[What you will do]
This exercise asks for every line of the material that contains the word "sexueller".
++++++++++
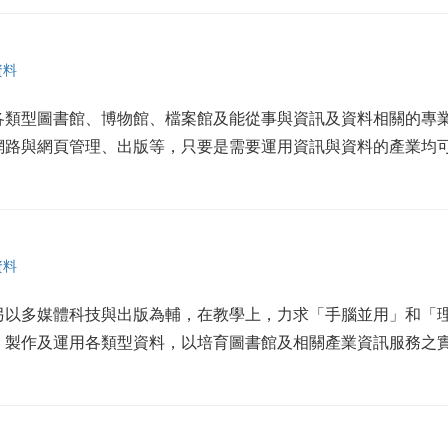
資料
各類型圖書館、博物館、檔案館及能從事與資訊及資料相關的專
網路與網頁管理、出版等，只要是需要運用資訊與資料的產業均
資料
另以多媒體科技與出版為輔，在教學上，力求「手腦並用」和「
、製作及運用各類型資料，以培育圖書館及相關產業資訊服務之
++++++++++
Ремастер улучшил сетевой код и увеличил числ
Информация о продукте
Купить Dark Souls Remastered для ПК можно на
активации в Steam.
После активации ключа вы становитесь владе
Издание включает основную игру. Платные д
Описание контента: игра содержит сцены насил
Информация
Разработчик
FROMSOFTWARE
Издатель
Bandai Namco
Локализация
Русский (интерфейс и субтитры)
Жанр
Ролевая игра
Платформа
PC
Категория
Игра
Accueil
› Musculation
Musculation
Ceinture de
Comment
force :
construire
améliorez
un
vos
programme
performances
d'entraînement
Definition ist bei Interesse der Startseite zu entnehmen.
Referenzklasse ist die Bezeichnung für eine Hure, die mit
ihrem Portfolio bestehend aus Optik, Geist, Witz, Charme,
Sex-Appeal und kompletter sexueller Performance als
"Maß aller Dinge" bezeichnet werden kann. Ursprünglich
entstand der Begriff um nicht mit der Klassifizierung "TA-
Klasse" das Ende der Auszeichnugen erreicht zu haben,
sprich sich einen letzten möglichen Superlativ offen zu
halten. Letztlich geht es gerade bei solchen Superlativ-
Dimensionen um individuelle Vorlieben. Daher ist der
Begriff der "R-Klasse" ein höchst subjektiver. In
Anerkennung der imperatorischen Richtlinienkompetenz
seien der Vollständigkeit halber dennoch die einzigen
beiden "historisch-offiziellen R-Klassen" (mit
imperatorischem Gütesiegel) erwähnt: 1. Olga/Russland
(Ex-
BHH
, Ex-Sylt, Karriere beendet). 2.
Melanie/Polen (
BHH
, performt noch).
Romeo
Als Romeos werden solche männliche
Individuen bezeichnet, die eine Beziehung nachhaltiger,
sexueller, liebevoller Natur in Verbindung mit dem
++++++++++
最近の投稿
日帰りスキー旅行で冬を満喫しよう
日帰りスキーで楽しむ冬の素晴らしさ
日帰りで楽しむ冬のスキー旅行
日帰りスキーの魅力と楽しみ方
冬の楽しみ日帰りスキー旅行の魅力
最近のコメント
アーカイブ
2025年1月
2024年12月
++++++++++
[Answer below]
Sex-Appeal und kompletter sexueller Performance als
sexueller, liebevoller Natur in Verbindung mit dem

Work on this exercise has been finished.